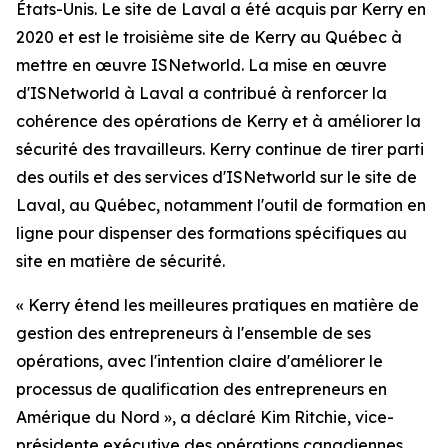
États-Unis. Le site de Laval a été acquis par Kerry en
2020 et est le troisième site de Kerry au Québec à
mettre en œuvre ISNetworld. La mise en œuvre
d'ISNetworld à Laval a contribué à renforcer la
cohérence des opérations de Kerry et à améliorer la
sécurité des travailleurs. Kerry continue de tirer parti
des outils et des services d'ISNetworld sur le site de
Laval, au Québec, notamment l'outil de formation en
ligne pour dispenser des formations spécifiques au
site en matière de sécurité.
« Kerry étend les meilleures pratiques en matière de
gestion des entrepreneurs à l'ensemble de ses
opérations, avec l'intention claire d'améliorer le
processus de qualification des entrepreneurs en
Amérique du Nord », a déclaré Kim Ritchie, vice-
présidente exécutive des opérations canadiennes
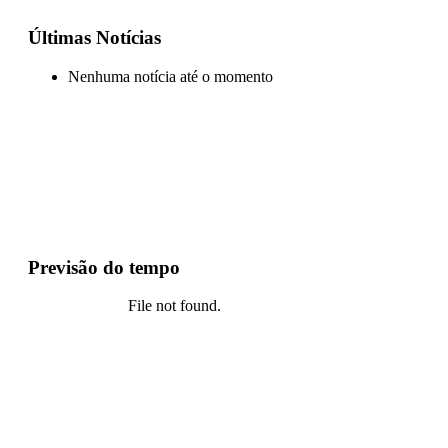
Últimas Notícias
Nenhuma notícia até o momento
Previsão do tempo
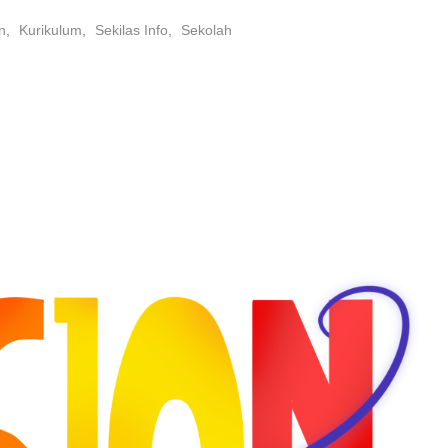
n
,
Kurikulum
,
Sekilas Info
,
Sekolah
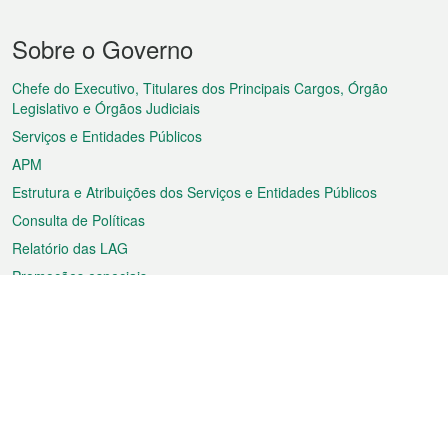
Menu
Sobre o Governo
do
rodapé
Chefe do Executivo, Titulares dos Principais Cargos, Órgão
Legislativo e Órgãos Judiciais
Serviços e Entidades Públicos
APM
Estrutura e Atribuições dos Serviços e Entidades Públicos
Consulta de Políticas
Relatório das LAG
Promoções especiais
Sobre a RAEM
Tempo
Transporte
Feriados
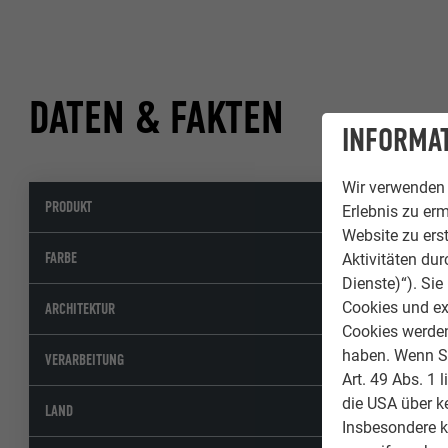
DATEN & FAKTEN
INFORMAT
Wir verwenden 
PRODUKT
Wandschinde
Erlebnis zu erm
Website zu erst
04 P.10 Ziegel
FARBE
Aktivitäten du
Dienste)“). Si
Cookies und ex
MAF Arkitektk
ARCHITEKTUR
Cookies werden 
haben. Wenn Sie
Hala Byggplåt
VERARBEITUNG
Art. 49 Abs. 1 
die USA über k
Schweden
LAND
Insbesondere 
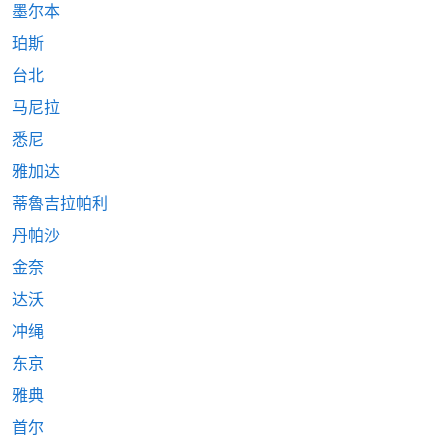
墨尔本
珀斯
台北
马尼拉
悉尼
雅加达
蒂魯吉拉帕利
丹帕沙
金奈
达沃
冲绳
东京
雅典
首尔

Task goal. Exact repetition is the task: every line from the start of the data to the line with "Nenhuma notícia até o momento", inclusive, and none after it, pictures omitted.

Task result.
États-Unis. Le site de Laval a été acquis par Kerry en
2020 et est le troisième site de Kerry au Québec à
mettre en œuvre ISNetworld. La mise en œuvre
d'ISNetworld à Laval a contribué à renforcer la
cohérence des opérations de Kerry et à améliorer la
sécurité des travailleurs. Kerry continue de tirer parti
des outils et des services d'ISNetworld sur le site de
Laval, au Québec, notamment l'outil de formation en
ligne pour dispenser des formations spécifiques au
site en matière de sécurité.
« Kerry étend les meilleures pratiques en matière de
gestion des entrepreneurs à l'ensemble de ses
opérations, avec l'intention claire d'améliorer le
processus de qualification des entrepreneurs en
Amérique du Nord », a déclaré Kim Ritchie, vice-
présidente exécutive des opérations canadiennes
Últimas Notícias
Nenhuma notícia até o momento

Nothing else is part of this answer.